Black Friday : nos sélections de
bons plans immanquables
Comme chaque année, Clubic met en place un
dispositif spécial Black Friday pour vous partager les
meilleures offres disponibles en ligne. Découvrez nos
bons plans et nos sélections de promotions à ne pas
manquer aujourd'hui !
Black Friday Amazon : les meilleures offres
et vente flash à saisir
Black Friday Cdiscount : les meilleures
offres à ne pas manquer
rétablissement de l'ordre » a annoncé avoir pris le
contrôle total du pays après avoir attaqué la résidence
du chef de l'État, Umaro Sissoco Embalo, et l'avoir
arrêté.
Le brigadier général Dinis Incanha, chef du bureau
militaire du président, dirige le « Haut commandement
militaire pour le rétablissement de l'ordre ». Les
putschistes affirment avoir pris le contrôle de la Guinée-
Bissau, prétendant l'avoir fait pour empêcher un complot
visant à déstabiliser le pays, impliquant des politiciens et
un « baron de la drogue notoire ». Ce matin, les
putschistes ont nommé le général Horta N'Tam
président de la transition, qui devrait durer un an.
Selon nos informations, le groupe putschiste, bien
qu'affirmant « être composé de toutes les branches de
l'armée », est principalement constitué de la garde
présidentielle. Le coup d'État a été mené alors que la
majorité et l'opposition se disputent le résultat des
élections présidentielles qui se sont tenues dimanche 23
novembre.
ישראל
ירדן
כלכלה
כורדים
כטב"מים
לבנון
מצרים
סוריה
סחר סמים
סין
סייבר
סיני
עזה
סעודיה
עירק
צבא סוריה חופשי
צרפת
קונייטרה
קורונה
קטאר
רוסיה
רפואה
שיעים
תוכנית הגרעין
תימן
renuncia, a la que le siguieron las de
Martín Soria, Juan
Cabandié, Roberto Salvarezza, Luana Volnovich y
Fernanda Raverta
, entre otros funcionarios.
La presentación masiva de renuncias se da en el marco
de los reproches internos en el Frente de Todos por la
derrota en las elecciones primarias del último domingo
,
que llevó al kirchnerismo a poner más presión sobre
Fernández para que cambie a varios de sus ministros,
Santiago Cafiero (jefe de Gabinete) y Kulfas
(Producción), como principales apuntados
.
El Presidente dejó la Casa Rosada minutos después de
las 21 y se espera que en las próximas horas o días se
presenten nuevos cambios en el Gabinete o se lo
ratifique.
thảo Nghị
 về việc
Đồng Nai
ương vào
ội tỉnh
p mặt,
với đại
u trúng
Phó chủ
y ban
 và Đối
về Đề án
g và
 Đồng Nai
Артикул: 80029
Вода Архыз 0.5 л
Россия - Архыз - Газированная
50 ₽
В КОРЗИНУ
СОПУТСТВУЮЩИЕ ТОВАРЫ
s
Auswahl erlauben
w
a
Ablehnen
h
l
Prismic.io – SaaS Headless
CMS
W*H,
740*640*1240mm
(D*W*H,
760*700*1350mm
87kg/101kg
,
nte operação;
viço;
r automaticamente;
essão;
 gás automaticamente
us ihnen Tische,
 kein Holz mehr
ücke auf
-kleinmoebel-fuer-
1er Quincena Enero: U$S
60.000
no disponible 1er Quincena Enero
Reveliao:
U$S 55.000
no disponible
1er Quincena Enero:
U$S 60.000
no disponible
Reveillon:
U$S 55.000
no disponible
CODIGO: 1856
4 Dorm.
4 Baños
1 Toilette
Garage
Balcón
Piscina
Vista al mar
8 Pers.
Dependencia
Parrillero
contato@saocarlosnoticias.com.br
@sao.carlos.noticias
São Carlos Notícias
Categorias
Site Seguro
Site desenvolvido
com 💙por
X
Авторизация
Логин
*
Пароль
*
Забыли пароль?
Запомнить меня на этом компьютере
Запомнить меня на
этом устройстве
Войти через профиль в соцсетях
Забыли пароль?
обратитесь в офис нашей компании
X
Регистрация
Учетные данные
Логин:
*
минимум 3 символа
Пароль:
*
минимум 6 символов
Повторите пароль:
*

════════

§ **ABOUT THIS TASK**
In the listing, find each line with the string "минимум" and copy it.

§ **OUTPUT OF THE EXERCISE**
минимум 3 символа
минимум 6 символов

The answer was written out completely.